Input data below:

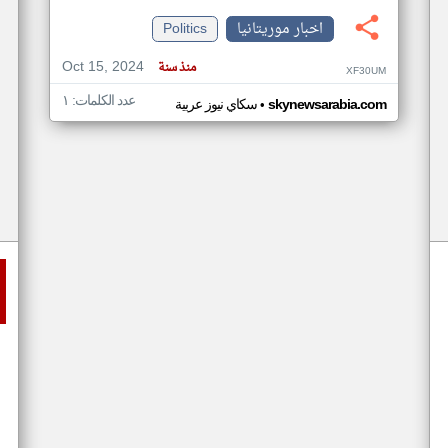
اخبار موريتانيا
Politics
Oct 15, 2024
منذ سنة
XF30UM
عدد الكلمات: ١
•
skynewsarabia.com
سكاي نيوز عربية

End of Input data.

§ Problem requirements
Retype each line above precisely, please. Skip anything that is a picture.

§ Written solution
اخبار موريتانيا
Politics
Oct 15, 2024
منذ سنة
XF30UM
عدد الكلمات: ١
•
skynewsarabia.com
سكاي نيوز عربية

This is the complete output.